* _Data supplied_:
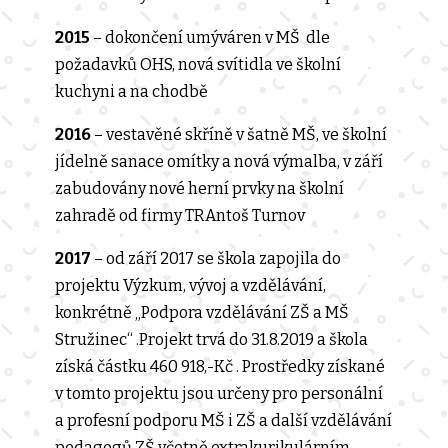
2015
– dokončení umýváren v MŠ dle
požadavků OHS, nová svítidla ve školní
kuchyni a na chodbě
2016
– vestavěné skříně v šatně MŠ, ve školní
jídelně sanace omítky a nová výmalba, v září
zabudovány nové herní prvky na školní
zahradě od firmy TRAntoš Turnov
2017
– od září 2017 se škola zapojila do
projektu Výzkum, vývoj a vzdělávání,
konkrétně „Podpora vzdělávání ZŠ a MŠ
Stružinec“ .Projekt trvá do 31.8.2019 a škola
získá částku 460 918,-Kč . Prostředky získané
v tomto projektu jsou určeny pro personální
a profesní podporu MŠ i ZŠ a další vzdělávání
pedagogů ZŠ včetně extrakurikulárním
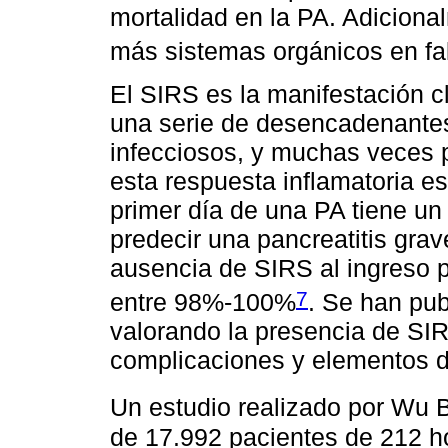
mortalidad en la PA. Adiciona
más sistemas orgánicos en fal
El SIRS es la manifestación c
una serie de desencadenantes
infecciosos, y muchas veces pr
esta respuesta inflamatoria es
primer día de una PA tiene un 
predecir una pancreatitis gra
ausencia de SIRS al ingreso p
7
entre 98%-100%
. Se han pub
valorando la presencia de SIR
complicaciones y elementos d
Un estudio realizado por Wu 
de 17.992 pacientes de 212 hos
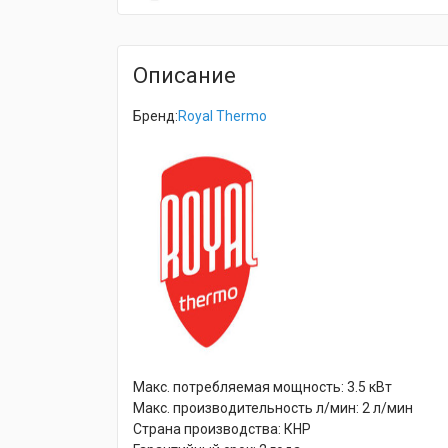
Описание
Бренд:
Royal Thermo
Макс. потребляемая мощность:
3.5 кВт
Макс. производительность л/мин:
2 л/мин
Страна производства:
КНР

* _Assignment_:
I'd like every line with the string "SIRS" copied from the listing.

* _Answer space_:
El SIRS es la manifestación c
ausencia de SIRS al ingreso p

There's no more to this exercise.